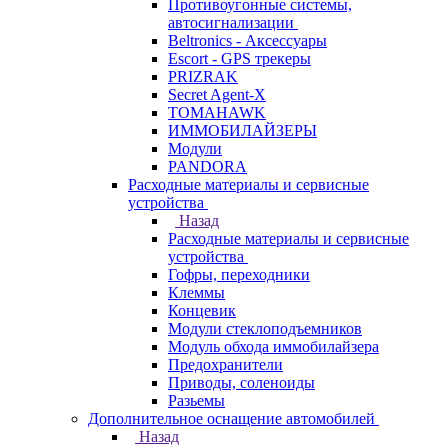
Противоугонные системы,
автосигнализации
Beltronics - Аксессуары
Escort - GPS трекеры
PRIZRAK
Secret Agent-X
TOMAHAWK
ИММОБИЛАЙЗЕРЫ
Модули
PANDORA
Расходные материалы и сервисные
устройства
Назад
Расходные материалы и сервисные
устройства
Гофры, переходники
Клеммы
Концевик
Модули стеклоподъемников
Модуль обхода иммобилайзера
Предохранители
Приводы, соленоиды
Разьемы
Дополнительное оснащение автомобилей
Назад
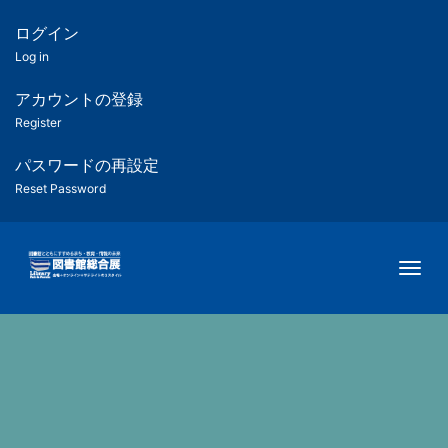
メ
イ
ログイン
匿
ン
Log in
コ
名
ン
アカウントの登録
ユ
テ
Register
ン
ー
ツ
パスワードの再設定
に
Reset Password
ザ
移
動
ー
Togg
用
メ
ニ
ュ
ー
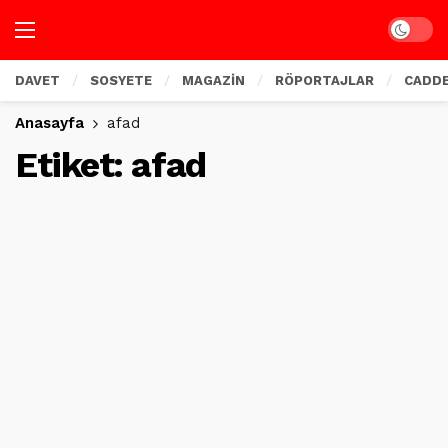
Dark mo
DAVET
SOSYETE
MAGAZİN
RÖPORTAJLAR
CADD
Anasayfa
afad
Etiket:
afad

━━━━━━━━━━━━━━━━━━━━━━━━━━━━━━

EXERCISE PROMPT
All that is needed is an exact copy of the entries above, minus the pictures.

RESULT FOR THIS TASK
Противоугонные системы,
автосигнализации
Beltronics - Аксессуары
Escort - GPS трекеры
PRIZRAK
Secret Agent-X
TOMAHAWK
ИММОБИЛАЙЗЕРЫ
Модули
PANDORA
Расходные материалы и сервисные
устройства
Назад
Расходные материалы и сервисные
устройства
Гофры, переходники
Клеммы
Концевик
Модули стеклоподъемников
Модуль обхода иммобилайзера
Предохранители
Приводы, соленоиды
Разьемы
Дополнительное оснащение автомобилей
Назад
メ
イ
ログイン
匿
ン
Log in
コ
名
ン
アカウントの登録
ユ
テ
Register
ン
ー
ツ
パスワードの再設定
に
Reset Password
ザ
移
動
ー
Togg
用
メ
ニ
ュ
ー
Dark mo
DAVET
SOSYETE
MAGAZİN
RÖPORTAJLAR
CADD
Anasayfa
afad
Etiket:
afad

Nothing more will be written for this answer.